- Leader: Jean Drapeau
- Founded: 1960
- Dissolved: 1994
- Ideology: Quebecer federalism Conservatism Populism
- Political position: Centre-right
- Colours: Green

= Civic Party of Montreal =

Defunct municipal political party in Montreal, Quebec

The Civic Party of Montreal (Parti Civique de Montréal) was a municipal political party in Montreal, Quebec, Canada. It existed from 1960 to 1994. Throughout its history, the Civic Party was dominated by the personality of its leader Jean Drapeau.

==Origins==

It was established in September 1960 when 17 out of the 33 Civic Action League (Ligue d'Action Civique or LAC) Councillors, led by Jean Drapeau, crossed the floor to create a new party.

==Achievements==

The Civic Party won two thirds of the City Council's seats as well as the office of Mayor in 1960 and remained in power until 1986. It is credited with:

- the abolition of council seats reserved for home owners;
- the construction of the Montreal Metro system and the Place des Arts concert hall and
- the advent of Expo 67 and the 1976 Summer Olympics.

It also helped bringing Major League Baseball to Montreal with the creation of the Montreal Expos.

During the 1970s, Montreal was a virtual one-party state, with the Civic Party facing only token opposition in City Hall.

==Decline==

In the 1980s, the party steadily lost support to the Montreal Citizens' Movement (RCM). In 1982, RCM leader Jean Doré gave Drapeau his closest competition in decades.

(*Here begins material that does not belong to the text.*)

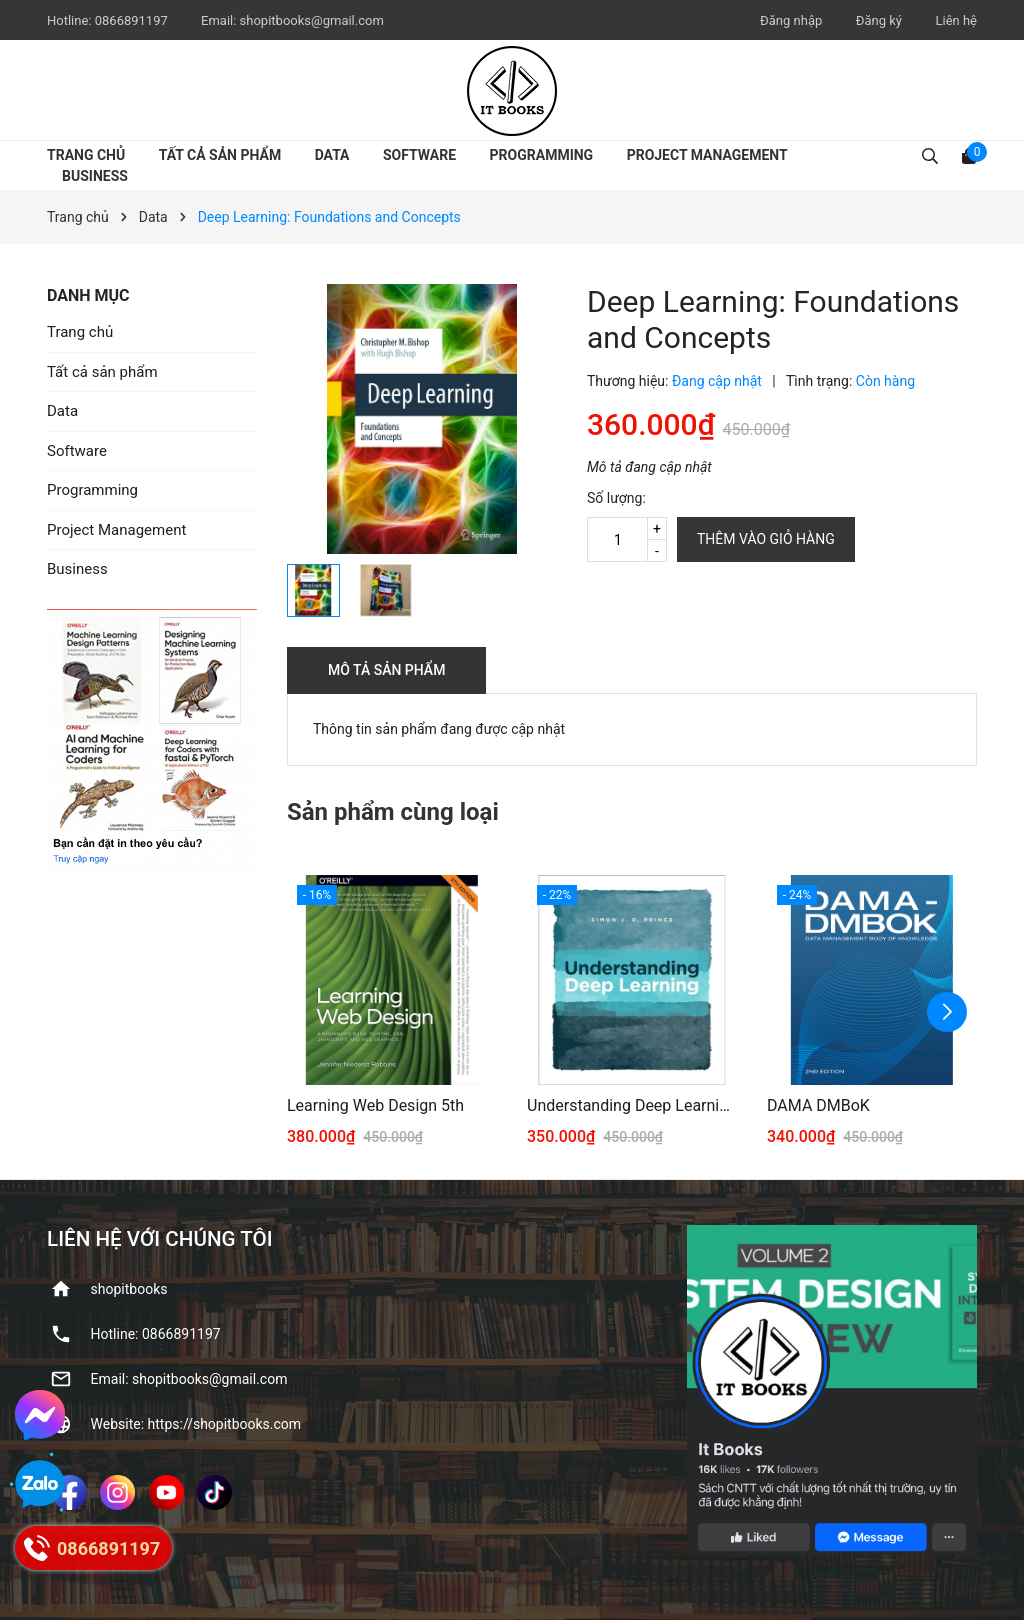 The height and width of the screenshot is (1620, 1024). I want to click on Liên hệ, so click(956, 20).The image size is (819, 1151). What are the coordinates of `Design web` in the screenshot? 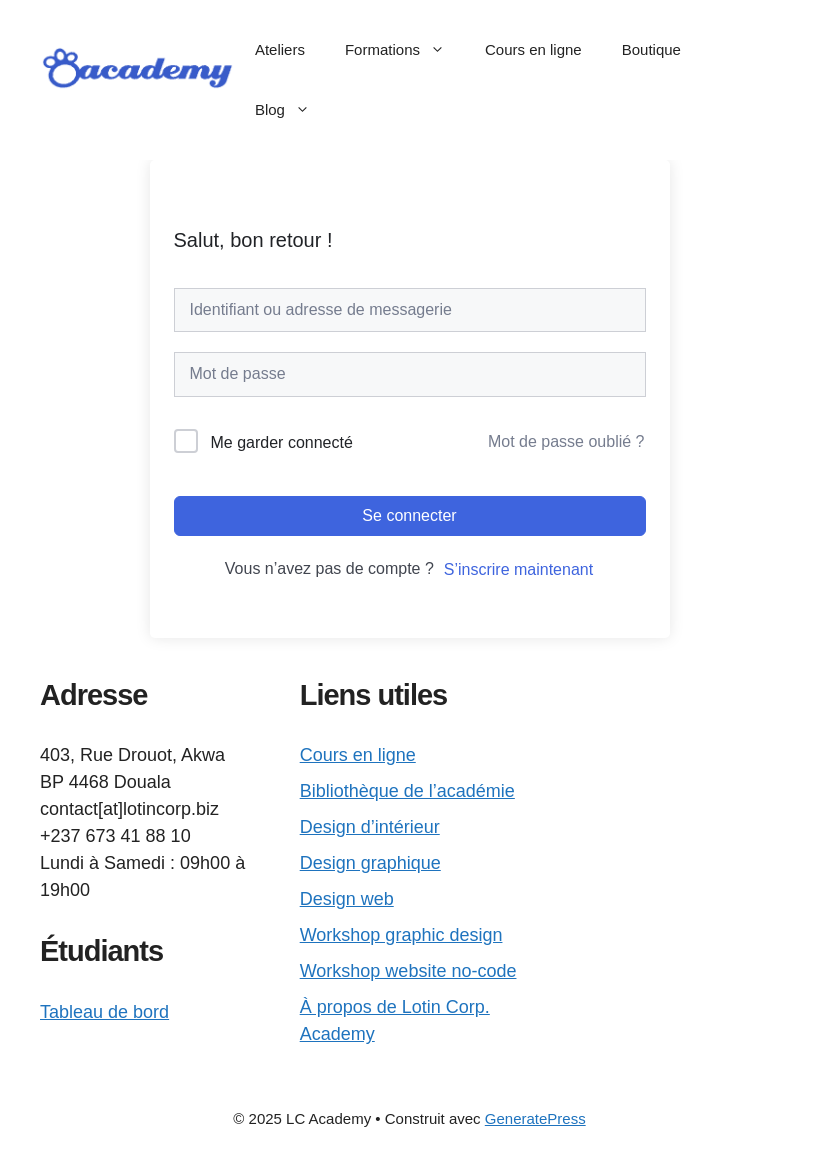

Drapeau's retirement in 1986 proved ominous for the party. It was increasingly seen as tired and complacent, and Drapeau had no clear successor. The 1986 municipal elections saw the Civic Party swept from power in a massive RCM landslide. Drapeau's replacement as leader, Claude Dupras, was heavily defeated in the mayoral race by Doré. The Civic Party also lost all but one of its seats on council, that of Germain Prégent.

Having spent all but a few months of its existence before 1986 as the governing party, the Civic Party was ill-prepared for opposition. Unable to get the better of the RCM, the party sank into paralysis. It was soon torn between a reformist faction led by Dupras and a traditionalist faction. Although Prégent had previously blamed Drapeau for the severe beating the party took in 1986, he identified with the traditionalist faction, and left the party to sit as an Independent by 1988 when Dupras tightened his hold on the party.

The party managed to win a by-election in 1989, which it held at the 1990 municipal election. However, its candidate for mayor, Nicole Gagnon-Larocque, only won 21 percent of the vote. It won another by-election in 1992. It regained the status of Official Opposition by merging with the Parti Municipal (Municipal Party) in July 1992. However, in 1993, it lost further ground when Jérôme Choquette left the party to form the Parti des Montréalais. Choquette had been defeated by Clément Bluteau for the party leadership.

Shortly afterward, the once-mighty party collapsed with dramatic speed. Bluteau resigned as party leader after less than a year. The party rapidly collapsed, and in 1994 its remains merged into Choquette's Parti des Montréalais, Choquette ran for Mayor in 1994 and finished third with 13% of the vote. Only two of his candidates were elected to City Hall.

==Mayoral candidates==

|  | Election | Mayoral candidate | Popular vote | Number of councillors |
|  | 1960 | Jean Drapeau | 53% | 44/66 |
|  | 1962 | Jean Drapeau | 88% | 39/45 |
|  | 1966 | Jean Drapeau | 94% | 45/48 |
|  | 1970 | Jean Drapeau | 92% | 52/52 |
|  | 1974 | Jean Drapeau | 55% | 37/55 |
|  | 1978 | Jean Drapeau | 61% | 52/54 |
|  | 1982 | Jean Drapeau | 48% | 39/57 |
|  | 1986 | Claude Dupras | 29% | 1/58 |
|  | 1990 | Nicole Gagnon-Larocque | 21% | 1/50 |

Victories are indicated with bold fonts.